The University of Pittsburgh Medical Center, the region’s largest network with 20 hospitals, said it considered posting wait times online, but officials said they chose to focus on the quality of care rather than on what they felt was an advertising gimmick.

“It’s more of a marketing tool rather than a tool to help patients get their care,” said Dr. Donald Yealy, UPMC’s chair of emergency medicine. “It’s not entirely clear that’s helpful to the average person.”

Yealy said the hourly updates can get stale quickly and may change abruptly if seriously ill patients arrive without warning.

During the past five years, UPMC implemented a system that allows doctors to monitor in real time key elements of its emergency department visits, including how many patients are waiting at any given time and how long they’ve been waiting. Yealy gets a daily report that shows the average wait time at UPMC’s three core facilities -- Presbyterian, Shadyside and Mercy. On Monday, the average wait time -- from when the patient arrived to how long it took to start treatment -- was six minutes, he said.

The entire visit lasts an average of two hours, he said.

Robin Jennings, Excela’s director of communications, said posting wait times is not meant as a marketing strategy or to gain a competitive edge.
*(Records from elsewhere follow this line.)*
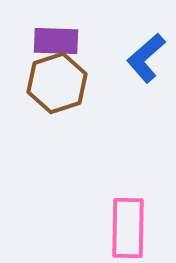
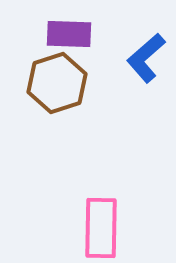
purple rectangle: moved 13 px right, 7 px up
pink rectangle: moved 27 px left
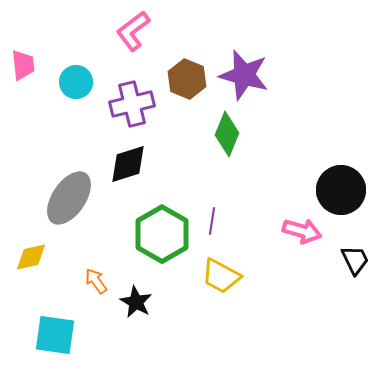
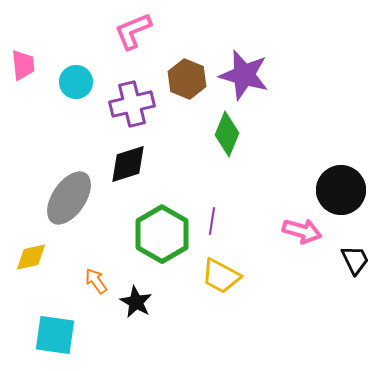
pink L-shape: rotated 15 degrees clockwise
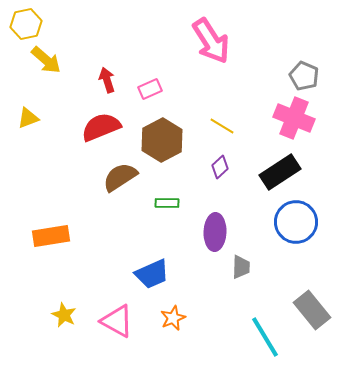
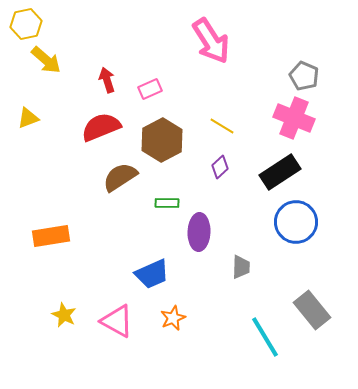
purple ellipse: moved 16 px left
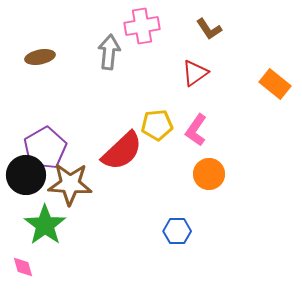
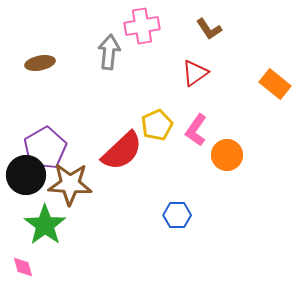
brown ellipse: moved 6 px down
yellow pentagon: rotated 20 degrees counterclockwise
orange circle: moved 18 px right, 19 px up
blue hexagon: moved 16 px up
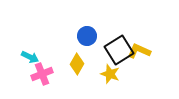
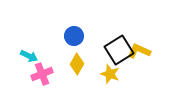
blue circle: moved 13 px left
cyan arrow: moved 1 px left, 1 px up
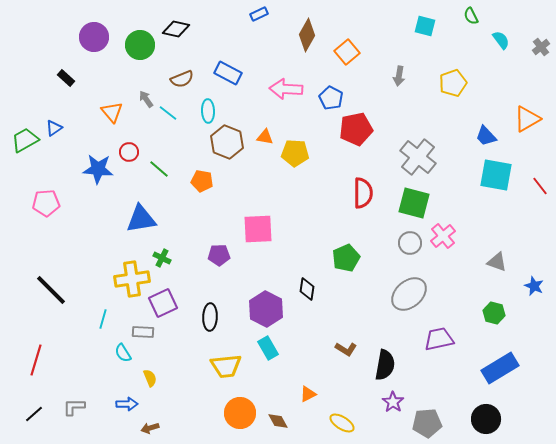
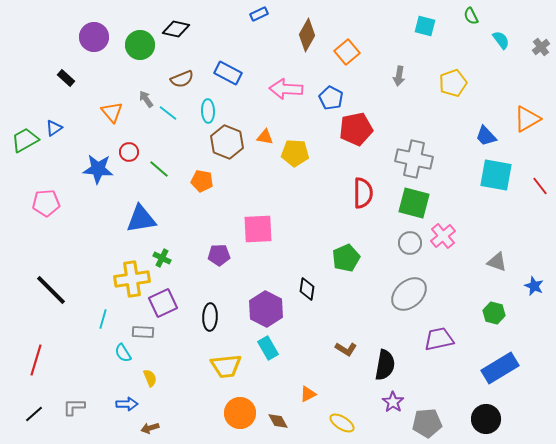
gray cross at (418, 157): moved 4 px left, 2 px down; rotated 27 degrees counterclockwise
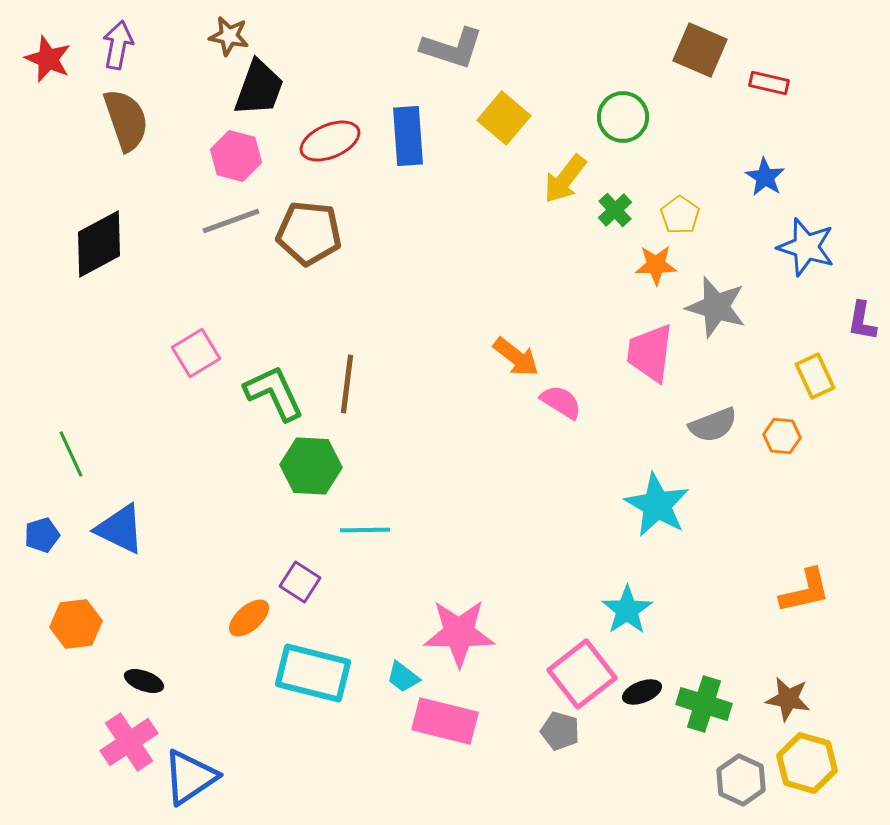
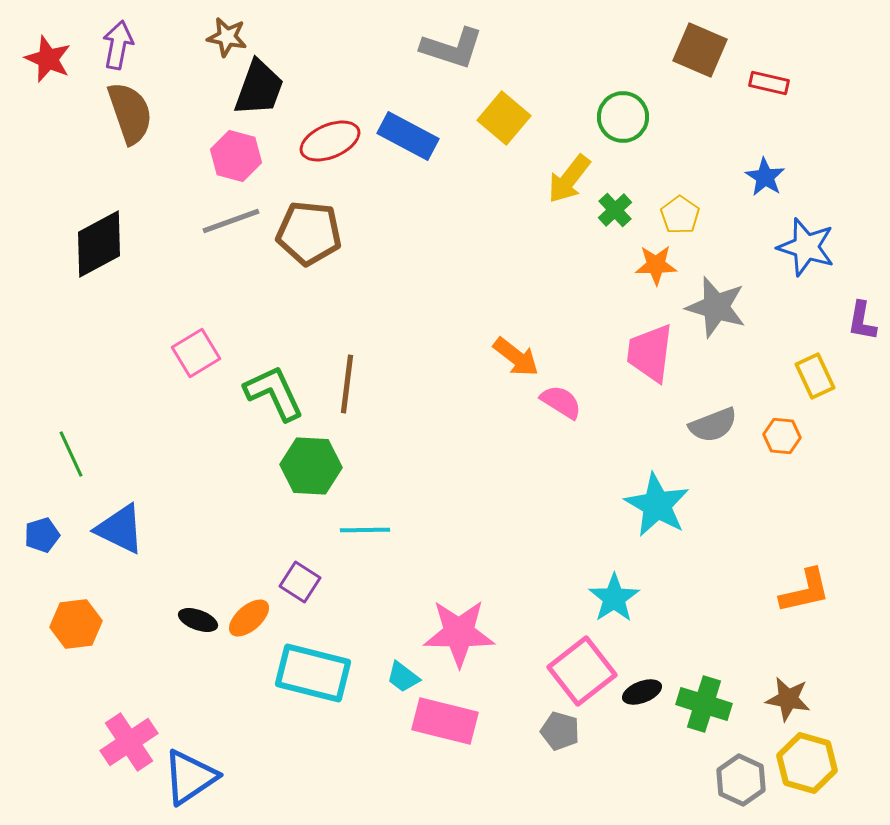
brown star at (229, 36): moved 2 px left, 1 px down
brown semicircle at (126, 120): moved 4 px right, 7 px up
blue rectangle at (408, 136): rotated 58 degrees counterclockwise
yellow arrow at (565, 179): moved 4 px right
cyan star at (627, 610): moved 13 px left, 12 px up
pink square at (582, 674): moved 3 px up
black ellipse at (144, 681): moved 54 px right, 61 px up
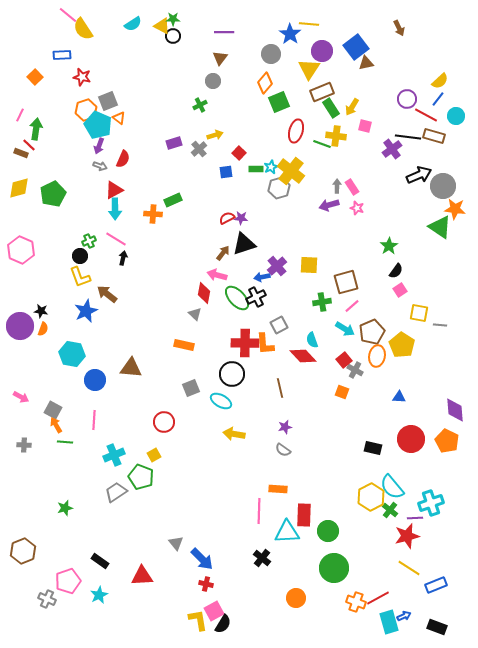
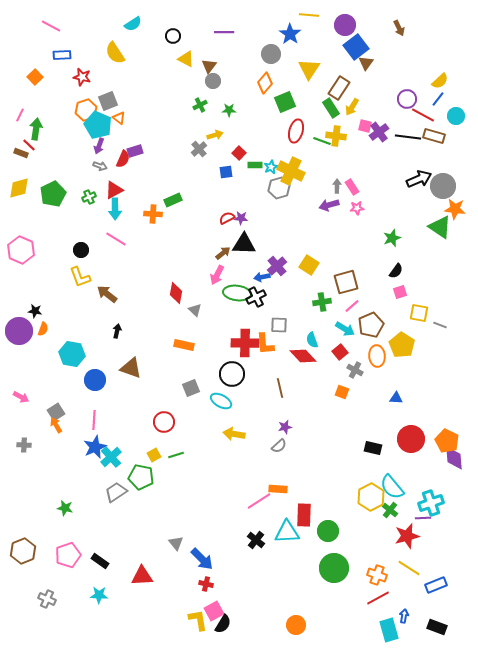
pink line at (68, 15): moved 17 px left, 11 px down; rotated 12 degrees counterclockwise
green star at (173, 19): moved 56 px right, 91 px down
yellow line at (309, 24): moved 9 px up
yellow triangle at (162, 26): moved 24 px right, 33 px down
yellow semicircle at (83, 29): moved 32 px right, 24 px down
purple circle at (322, 51): moved 23 px right, 26 px up
brown triangle at (220, 58): moved 11 px left, 8 px down
brown triangle at (366, 63): rotated 42 degrees counterclockwise
brown rectangle at (322, 92): moved 17 px right, 4 px up; rotated 35 degrees counterclockwise
green square at (279, 102): moved 6 px right
red line at (426, 115): moved 3 px left
purple rectangle at (174, 143): moved 39 px left, 8 px down
green line at (322, 144): moved 3 px up
purple cross at (392, 149): moved 13 px left, 17 px up
green rectangle at (256, 169): moved 1 px left, 4 px up
yellow cross at (291, 171): rotated 12 degrees counterclockwise
black arrow at (419, 175): moved 4 px down
pink star at (357, 208): rotated 24 degrees counterclockwise
green cross at (89, 241): moved 44 px up
black triangle at (244, 244): rotated 20 degrees clockwise
green star at (389, 246): moved 3 px right, 8 px up; rotated 12 degrees clockwise
brown arrow at (223, 253): rotated 14 degrees clockwise
black circle at (80, 256): moved 1 px right, 6 px up
black arrow at (123, 258): moved 6 px left, 73 px down
yellow square at (309, 265): rotated 30 degrees clockwise
pink arrow at (217, 275): rotated 78 degrees counterclockwise
pink square at (400, 290): moved 2 px down; rotated 16 degrees clockwise
red diamond at (204, 293): moved 28 px left
green ellipse at (237, 298): moved 5 px up; rotated 40 degrees counterclockwise
black star at (41, 311): moved 6 px left
blue star at (86, 311): moved 9 px right, 136 px down
gray triangle at (195, 314): moved 4 px up
gray square at (279, 325): rotated 30 degrees clockwise
gray line at (440, 325): rotated 16 degrees clockwise
purple circle at (20, 326): moved 1 px left, 5 px down
brown pentagon at (372, 332): moved 1 px left, 7 px up
orange ellipse at (377, 356): rotated 15 degrees counterclockwise
red square at (344, 360): moved 4 px left, 8 px up
brown triangle at (131, 368): rotated 15 degrees clockwise
blue triangle at (399, 397): moved 3 px left, 1 px down
gray square at (53, 410): moved 3 px right, 2 px down; rotated 30 degrees clockwise
purple diamond at (455, 410): moved 1 px left, 48 px down
green line at (65, 442): moved 111 px right, 13 px down; rotated 21 degrees counterclockwise
gray semicircle at (283, 450): moved 4 px left, 4 px up; rotated 77 degrees counterclockwise
cyan cross at (114, 455): moved 3 px left, 2 px down; rotated 20 degrees counterclockwise
green pentagon at (141, 477): rotated 10 degrees counterclockwise
green star at (65, 508): rotated 28 degrees clockwise
pink line at (259, 511): moved 10 px up; rotated 55 degrees clockwise
purple line at (415, 518): moved 8 px right
black cross at (262, 558): moved 6 px left, 18 px up
pink pentagon at (68, 581): moved 26 px up
cyan star at (99, 595): rotated 30 degrees clockwise
orange circle at (296, 598): moved 27 px down
orange cross at (356, 602): moved 21 px right, 27 px up
blue arrow at (404, 616): rotated 56 degrees counterclockwise
cyan rectangle at (389, 622): moved 8 px down
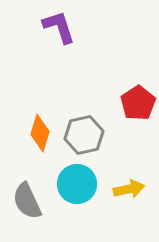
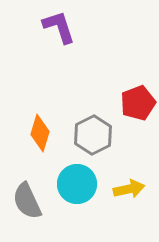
red pentagon: rotated 12 degrees clockwise
gray hexagon: moved 9 px right; rotated 15 degrees counterclockwise
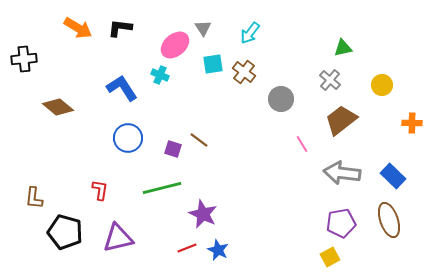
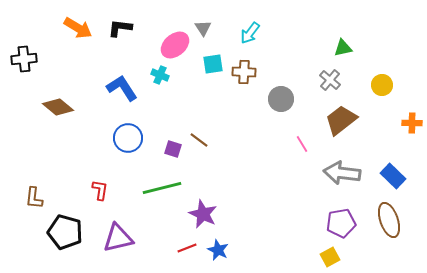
brown cross: rotated 35 degrees counterclockwise
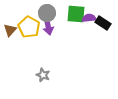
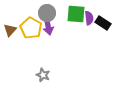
purple semicircle: rotated 88 degrees clockwise
yellow pentagon: moved 2 px right, 1 px down
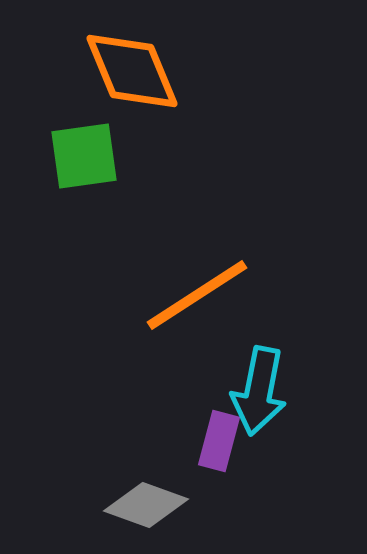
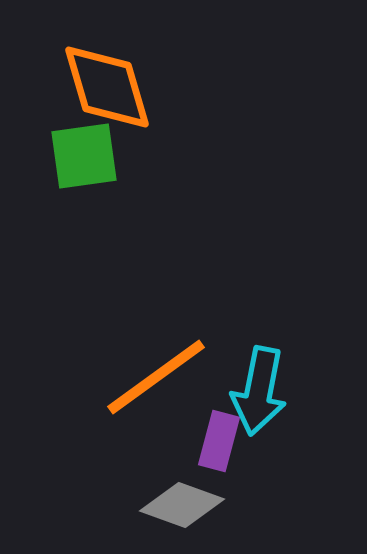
orange diamond: moved 25 px left, 16 px down; rotated 6 degrees clockwise
orange line: moved 41 px left, 82 px down; rotated 3 degrees counterclockwise
gray diamond: moved 36 px right
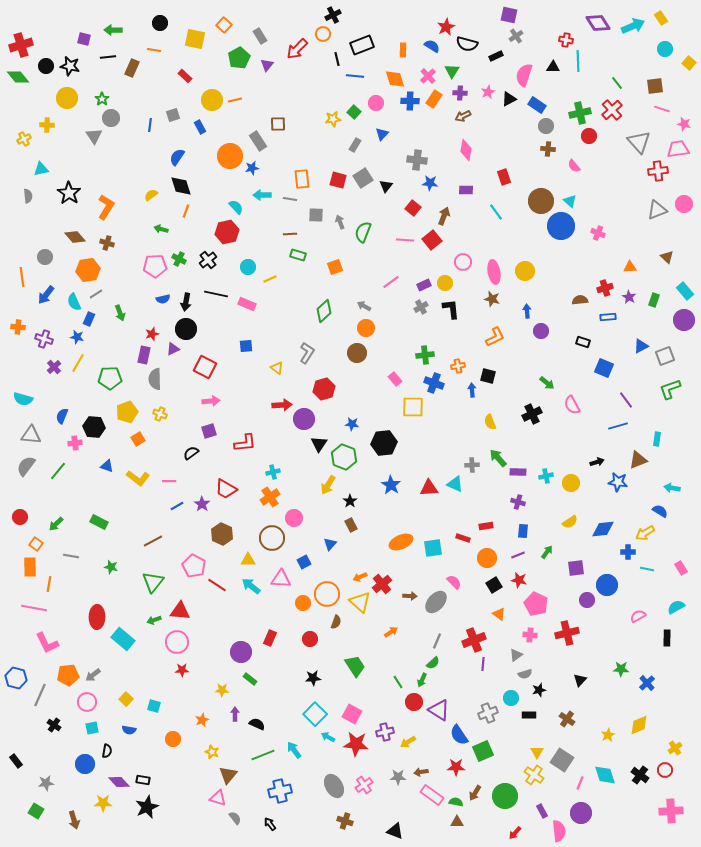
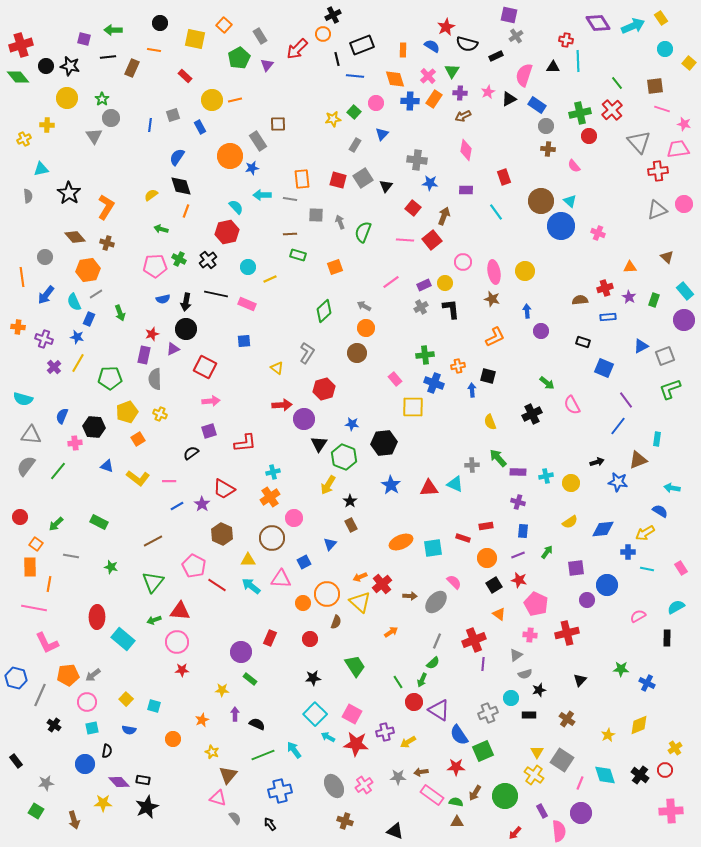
blue square at (246, 346): moved 2 px left, 5 px up
blue line at (618, 426): rotated 36 degrees counterclockwise
red trapezoid at (226, 489): moved 2 px left
blue cross at (647, 683): rotated 21 degrees counterclockwise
“It’s providing a customer service,” she said. “I can’t tell everyone in my service area at any given time what the waiting time is other than electronically. Posting the wait time allows me to communicate more broadly with the people we serve.”

Paterline said online wait times benefit those with noncritical medical issues such as a sore throat or a swollen ankle. More people are using the emergency department as a source of primary care rather than going to a doctor’s office, she said, so it makes sense to help patients during off-times such as weekends, when they can control how quickly they will be seen and treated.

The new practice will not change the way patients are treated and triaged, Paterline said. They will continue to be prioritized based on the severity of their condition, and the most ill will be seen and treated first.